Your objective: All the data below goes into the copy word for word, but the pictures don't.

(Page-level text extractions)

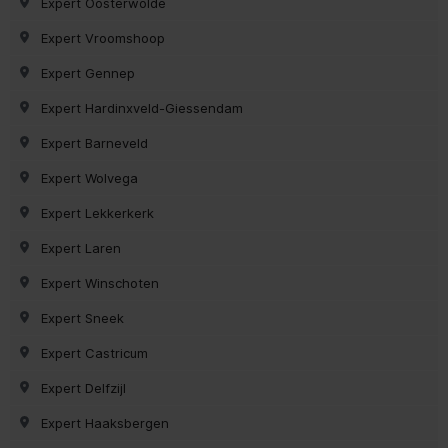
Expert Oosterwolde
Expert Vroomshoop
Expert Gennep
Expert Hardinxveld-Giessendam
Expert Barneveld
Expert Wolvega
Expert Lekkerkerk
Expert Laren
Expert Winschoten
Expert Sneek
Expert Castricum
Expert Delfzijl
Expert Haaksbergen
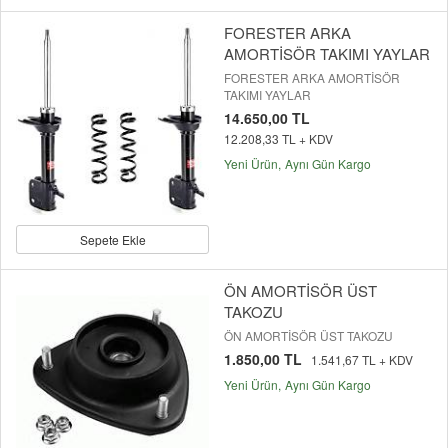
FORESTER ARKA
AMORTİSÖR TAKIMI YAYLAR
FORESTER ARKA AMORTİSÖR
TAKIMI YAYLAR
14.650,00 TL
12.208,33 TL + KDV
Yeni Ürün
Aynı Gün Kargo
Sepete Ekle
ÖN AMORTİSÖR ÜST
TAKOZU
ÖN AMORTİSÖR ÜST TAKOZU
1.850,00 TL
1.541,67 TL + KDV
Yeni Ürün
Aynı Gün Kargo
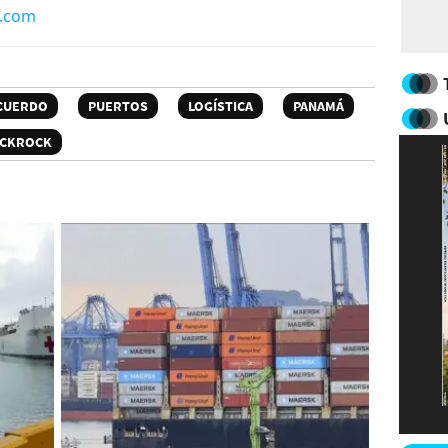
n.com
CUERDO
PUERTOS
LOGÍSTICA
PANAMÁ
ACKROCK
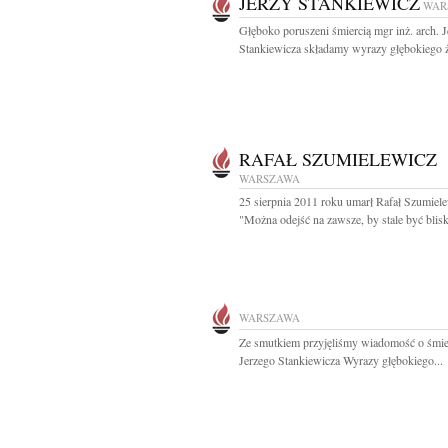
JERZY STANKIEWICZ
WAR
Głęboko poruszeni śmiercią mgr inż. arch. 
Stankiewicza składamy wyrazy głębokiego ż
RAFAŁ SZUMIELEWICZ
WARSZAWA
25 sierpnia 2011 roku umarł Rafał Szumiel
"Można odejść na zawsze, by stale być blisko
WARSZAWA
Ze smutkiem przyjęliśmy wiadomość o śmie
Jerzego Stankiewicza Wyrazy głębokiego...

Output of the exercise:
Expert Oosterwolde
Expert Vroomshoop
Expert Gennep
Expert Hardinxveld-Giessendam
Expert Barneveld
Expert Wolvega
Expert Lekkerkerk
Expert Laren
Expert Winschoten
Expert Sneek
Expert Castricum
Expert Delfzijl
Expert Haaksbergen
FORESTER ARKA
AMORTİSÖR TAKIMI YAYLAR
FORESTER ARKA AMORTİSÖR
TAKIMI YAYLAR
14.650,00 TL
12.208,33 TL + KDV
Yeni Ürün
Aynı Gün Kargo
Sepete Ekle
ÖN AMORTİSÖR ÜST
TAKOZU
ÖN AMORTİSÖR ÜST TAKOZU
1.850,00 TL
1.541,67 TL + KDV
Yeni Ürün
Aynı Gün Kargo
n.com
CUERDO
PUERTOS
LOGÍSTICA
PANAMÁ
ACKROCK
JERZY STANKIEWICZ
WAR
Głęboko poruszeni śmiercią mgr inż. arch. 
Stankiewicza składamy wyrazy głębokiego ż
RAFAŁ SZUMIELEWICZ
WARSZAWA
25 sierpnia 2011 roku umarł Rafał Szumiel
"Można odejść na zawsze, by stale być blisko
WARSZAWA
Ze smutkiem przyjęliśmy wiadomość o śmie
Jerzego Stankiewicza Wyrazy głębokiego...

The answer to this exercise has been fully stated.